### Required work
Type out the data exactly as given. Skip any image.

◇ ◇ ◇ ◇

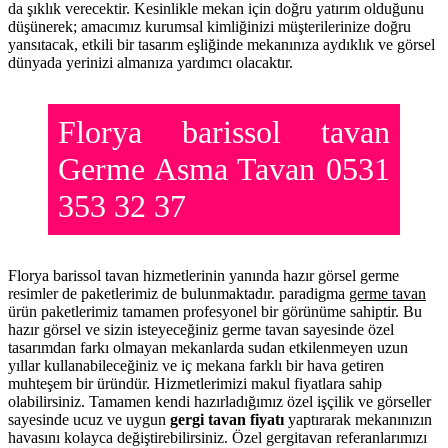
da şıklık verecektir. Kesinlikle mekan için doğru yatırım olduğunu
düşünerek; amacımız kurumsal kimliğinizi müşterilerinize doğru
yansıtacak, etkili bir tasarım eşliğinde mekanınıza aydıklık ve görsel
dünyada yerinizi almanıza yardımcı olacaktır.
Florya barissol tavan
Germe Asma Tavan 0531
353 32 37
Florya barissol tavan hizmetlerinin yanında hazır görsel germe
resimler de paketlerimiz de bulunmaktadır. paradigma
germe tavan
ürün paketlerimiz tamamen profesyonel bir görünüme sahiptir. Bu
hazır görsel ve sizin isteyeceğiniz germe tavan sayesinde özel
tasarımdan farkı olmayan mekanlarda sudan etkilenmeyen uzun
yıllar kullanabileceğiniz ve iç mekana farklı bir hava getiren
muhteşem bir üründür. Hizmetlerimizi makul fiyatlara sahip
olabilirsiniz. Tamamen kendi hazırladığımız özel işçilik ve görseller
sayesinde ucuz ve uygun
gergi tavan fiyatı
yaptırarak mekanınızın
havasını kolayca değiştirebilirsiniz. Özel gergitavan referanlarımızı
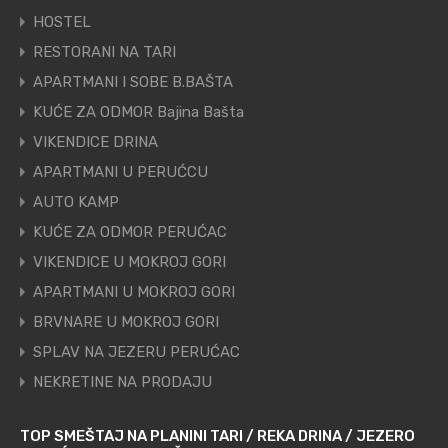
HOSTEL
RESTORANI NA TARI
APARTMANI I SOBE B.BAŠTA
KUĆE ZA ODMOR Bajina Bašta
VIKENDICE DRINA
APARTMANI U PERUĆCU
AUTO KAMP
KUĆE ZA ODMOR PERUĆAC
VIKENDICE U MOKROJ GORI
APARTMANI U MOKROJ GORI
BRVNARE U MOKROJ GORI
SPLAV NA JEZERU PERUĆAC
NEKRETINE NA PRODAJU
TOP SMEŠTAJ NA PLANINI TARI / REKA DRINA / JEZERO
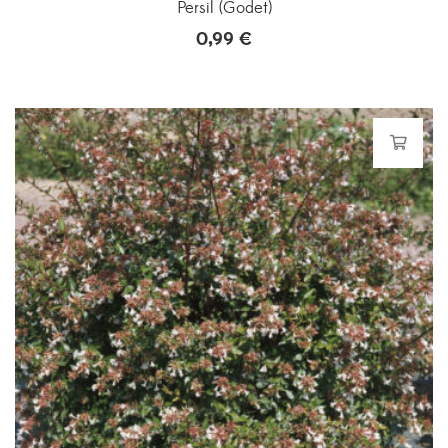
Persil (Godet)
0,99
€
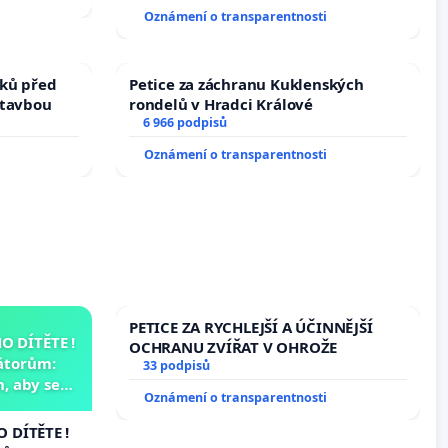
144 jednacího řádu Senátu k návrhu
Oznámení o transparentnosti
na přijetí usnesení k podání ústavní
žaloby na prezidenta republiky
ků před
Petice za záchranu Kuklenských
stavbou
rondelů v Hradci Králové
6 966 podpisů
Oznámení o transparentnosti
PETICE ZA RYCHLEJŠÍ A ÚČINNĚJŠÍ
 DÍTĚTE !
OCHRANU ZVÍŘAT V OHROŽE
átorům:
33 podpisů
, aby se
Oznámení o transparentnosti
už nemohla
 DÍTĚTE !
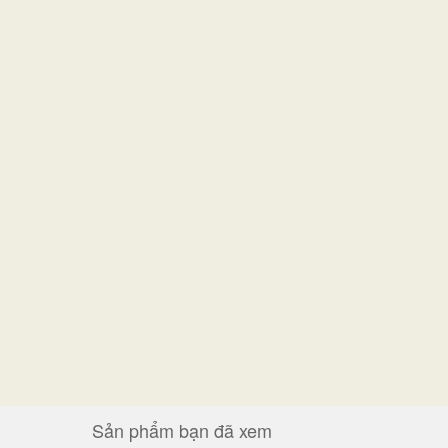
Sản phẩm bạn đã xem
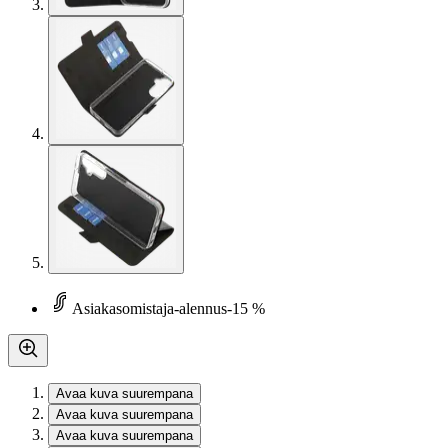
Asiakasomistaja-alennus
-15 %
Avaa kuva suurempana
Avaa kuva suurempana
Avaa kuva suurempana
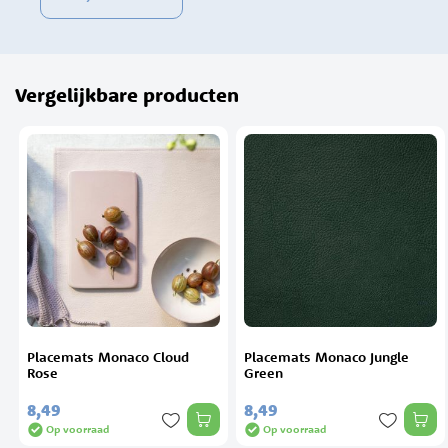
Vergelijkbare producten
a
Placemats Monaco Cloud
Placemats Monaco Jungle
Rose
Green
8,
49
8,
49
Op voorraad
Op voorraad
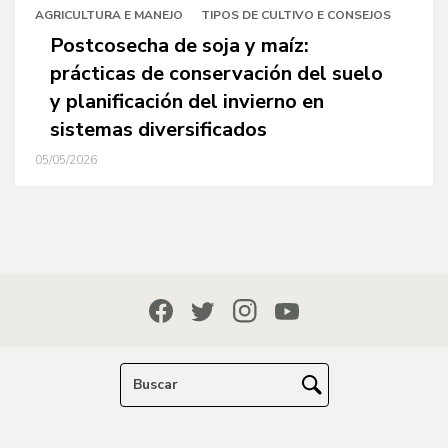
AGRICULTURA E MANEJO
TIPOS DE CULTIVO E CONSEJOS
Postcosecha de soja y maíz:
prácticas de conservación del suelo
y planificación del invierno en
sistemas diversificados
05/05/2026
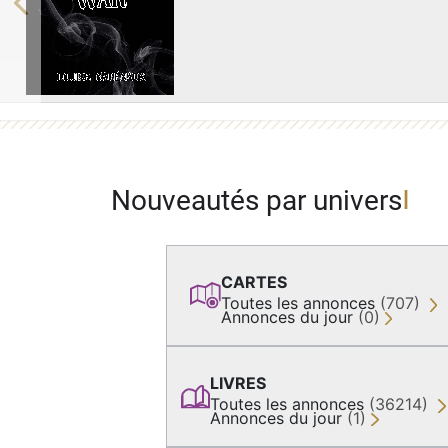
Previous
Nouveautés par univers
CARTES
Toutes les annonces
(707)
Annonces du jour
(0)
LIVRES
Toutes les annonces
(36214)
Annonces du jour
(1)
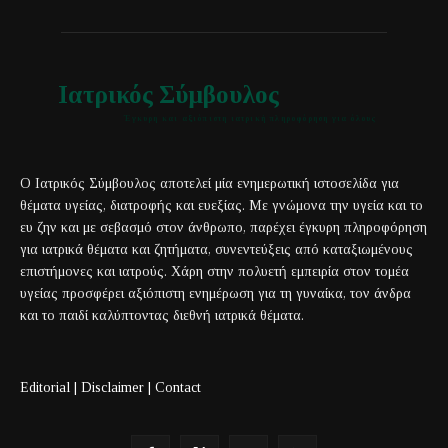
Ιατρικός Σύμβουλος
Έγκυρη και αξιόπιστη ιατρική πληροφόρηση για όλους
Ο Ιατρικός Σύμβουλος αποτελεί μία ενημερωτική ιστοσελίδα για
θέματα υγείας, διατροφής και ευεξίας. Με γνώμονα την υγεία και το
ευ ζην και με σεβασμό στον άνθρωπο, παρέχει έγκυρη πληροφόρηση
για ιατρικά θέματα και ζητήματα, συνεντεύξεις από καταξιωμένους
επιστήμονες και ιατρούς. Χάρη στην πολυετή εμπειρία στον τομέα
υγείας προσφέρει αξιόπιστη ενημέρωση για τη γυναίκα, τον άνδρα
και το παιδί καλύπτοντας διεθνή ιατρικά θέματα.
Editorial
|
Disclaimer
|
Contact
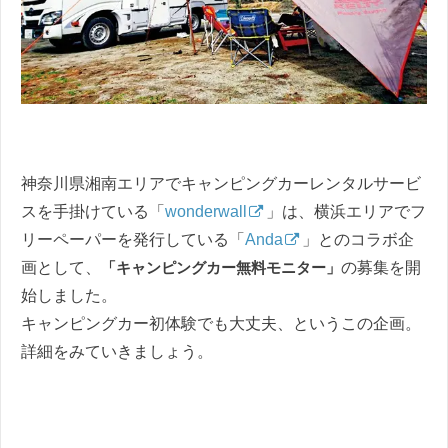
神奈川県湘南エリアでキャンピングカーレンタルサービ
スを手掛けている「
wonderwall
」は、横浜エリアでフ
リーペーパーを発行している「
Anda
」とのコラボ企
画として、
「キャンピングカー無料モニター」
の募集を開
始しました。
キャンピングカー初体験でも大丈夫、というこの企画。
詳細をみていきましょう。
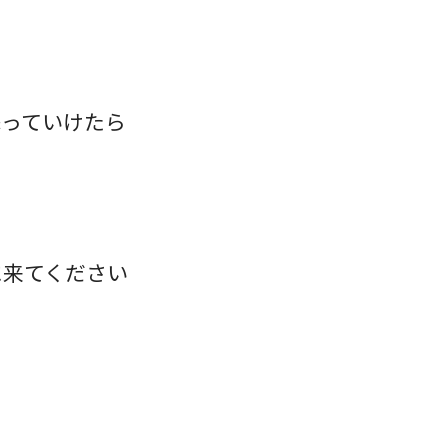
添っていけたら
に来てください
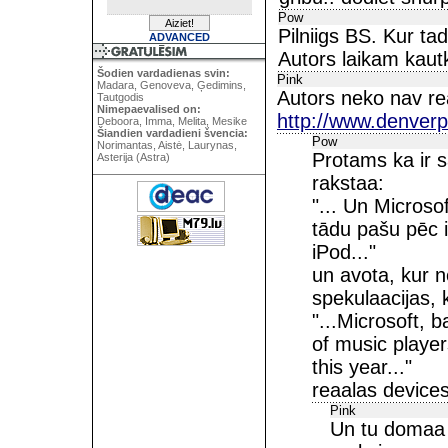
Pow
Pilniigs BS. Kur ta
ADVANCED
Autors laikam kautk
Šodien vardadienas svin:
Pink
Madara, Genoveva, Ģedimins,
Autors neko nav rea
Tautgodis
Nimepaevalised on:
http://www.denverp
Deboora, Imma, Melita, Mesike
Šiandien vardadieni švencia:
Pow
Norimantas, Aistė, Laurynas,
Protams ka ir s
Asterija (Astra)
rakstaa:
"... Un Micros
tādu pašu pēc 
iPod..."
un avota, kur n
spekulaacijas,
"...Microsoft,
of music player
this year..."
reaalas devices
Pink
Un tu domaa 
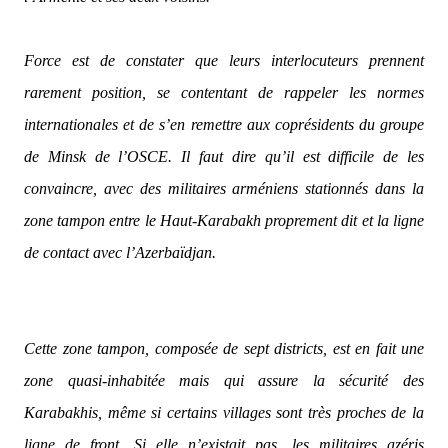
Force est de constater que leurs interlocuteurs prennent
rarement position, se contentant de rappeler les normes
internationales et de s’en remettre aux coprésidents du groupe
de Minsk de l’OSCE. Il faut dire qu’il est difficile de les
convaincre, avec des militaires arméniens stationnés dans la
zone tampon entre le Haut-Karabakh proprement dit et la ligne
de contact avec l’Azerbaïdjan.
Cette zone tampon, composée de sept districts, est en fait une
zone quasi-inhabitée mais qui assure la sécurité des
Karabakhis, même si certains villages sont très proches de la
ligne de front. Si elle n’existait pas, les militaires azéris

◇ ◇ ◇ ◇

### Solution to the problem
da şıklık verecektir. Kesinlikle mekan için doğru yatırım olduğunu
düşünerek; amacımız kurumsal kimliğinizi müşterilerinize doğru
yansıtacak, etkili bir tasarım eşliğinde mekanınıza aydıklık ve görsel
dünyada yerinizi almanıza yardımcı olacaktır.
Florya barissol tavan
Germe Asma Tavan 0531
353 32 37
Florya barissol tavan hizmetlerinin yanında hazır görsel germe
resimler de paketlerimiz de bulunmaktadır. paradigma
germe tavan
ürün paketlerimiz tamamen profesyonel bir görünüme sahiptir. Bu
hazır görsel ve sizin isteyeceğiniz germe tavan sayesinde özel
tasarımdan farkı olmayan mekanlarda sudan etkilenmeyen uzun
yıllar kullanabileceğiniz ve iç mekana farklı bir hava getiren
muhteşem bir üründür. Hizmetlerimizi makul fiyatlara sahip
olabilirsiniz. Tamamen kendi hazırladığımız özel işçilik ve görseller
sayesinde ucuz ve uygun
gergi tavan fiyatı
yaptırarak mekanınızın
havasını kolayca değiştirebilirsiniz. Özel gergitavan referanlarımızı
HOSTEL
RESTORANI NA TARI
APARTMANI I SOBE B.BAŠTA
KUĆE ZA ODMOR Bajina Bašta
VIKENDICE DRINA
APARTMANI U PERUĆCU
AUTO KAMP
KUĆE ZA ODMOR PERUĆAC
VIKENDICE U MOKROJ GORI
APARTMANI U MOKROJ GORI
BRVNARE U MOKROJ GORI
SPLAV NA JEZERU PERUĆAC
NEKRETINE NA PRODAJU
TOP SMEŠTAJ NA PLANINI TARI / REKA DRINA / JEZERO
Persil (Godet)
0,99
€
144 jednacího řádu Senátu k návrhu
Oznámení o transparentnosti
na přijetí usnesení k podání ústavní
žaloby na prezidenta republiky
ků před
Petice za záchranu Kuklenských
stavbou
rondelů v Hradci Králové
6 966 podpisů
Oznámení o transparentnosti
PETICE ZA RYCHLEJŠÍ A ÚČINNĚJŠÍ
 DÍTĚTE !
OCHRANU ZVÍŘAT V OHROŽE
átorům:
33 podpisů
, aby se
Oznámení o transparentnosti
už nemohla
 DÍTĚTE !
Sản phẩm bạn đã xem
Asiakasomistaja-alennus
-15 %
Avaa kuva suurempana
Avaa kuva suurempana
Avaa kuva suurempana
Vergelijkbare producten
a
Placemats Monaco Cloud
Placemats Monaco Jungle
Rose
Green
8,
49
8,
49
Op voorraad
Op voorraad
AGRICULTURA E MANEJO
TIPOS DE CULTIVO E CONSEJOS
Postcosecha de soja y maíz:
prácticas de conservación del suelo
y planificación del invierno en
sistemas diversificados
05/05/2026
Previous
Nouveautés par univers
CARTES
Toutes les annonces
(707)
Annonces du jour
(0)
LIVRES
Toutes les annonces
(36214)
Annonces du jour
(1)
Ιατρικός Σύμβουλος
Έγκυρη και αξιόπιστη ιατρική πληροφόρηση για όλους
Ο Ιατρικός Σύμβουλος αποτελεί μία ενημερωτική ιστοσελίδα για
θέματα υγείας, διατροφής και ευεξίας. Με γνώμονα την υγεία και το
ευ ζην και με σεβασμό στον άνθρωπο, παρέχει έγκυρη πληροφόρηση
για ιατρικά θέματα και ζητήματα, συνεντεύξεις από καταξιωμένους
επιστήμονες και ιατρούς. Χάρη στην πολυετή εμπειρία στον τομέα
υγείας προσφέρει αξιόπιστη ενημέρωση για τη γυναίκα, τον άνδρα
και το παιδί καλύπτοντας διεθνή ιατρικά θέματα.
Editorial
|
Disclaimer
|
Contact
神奈川県湘南エリアでキャンピングカーレンタルサービ
スを手掛けている「
wonderwall
」は、横浜エリアでフ
リーペーパーを発行している「
Anda
」とのコラボ企
画として、
「キャンピングカー無料モニター」
の募集を開
始しました。
キャンピングカー初体験でも大丈夫、というこの企画。
詳細をみていきましょう。
添っていけたら
に来てください
Pow
Pilniigs BS. Kur ta
ADVANCED
Autors laikam kautk
Šodien vardadienas svin:
Pink
Madara, Genoveva, Ģedimins,
Autors neko nav rea
Tautgodis
Nimepaevalised on:
http://www.denverp
Deboora, Imma, Melita, Mesike
Šiandien vardadieni švencia:
Pow
Norimantas, Aistė, Laurynas,
Protams ka ir s
Asterija (Astra)
rakstaa:
"... Un Micros
tādu pašu pēc 
iPod..."
un avota, kur n
spekulaacijas,
"...Microsoft,
of music player
this year..."
reaalas devices
Pink
Un tu domaa 
Force est de constater que leurs interlocuteurs prennent
rarement position, se contentant de rappeler les normes
internationales et de s’en remettre aux coprésidents du groupe
de Minsk de l’OSCE. Il faut dire qu’il est difficile de les
convaincre, avec des militaires arméniens stationnés dans la
zone tampon entre le Haut-Karabakh proprement dit et la ligne
de contact avec l’Azerbaïdjan.
Cette zone tampon, composée de sept districts, est en fait une
zone quasi-inhabitée mais qui assure la sécurité des
Karabakhis, même si certains villages sont très proches de la
ligne de front. Si elle n’existait pas, les militaires azéris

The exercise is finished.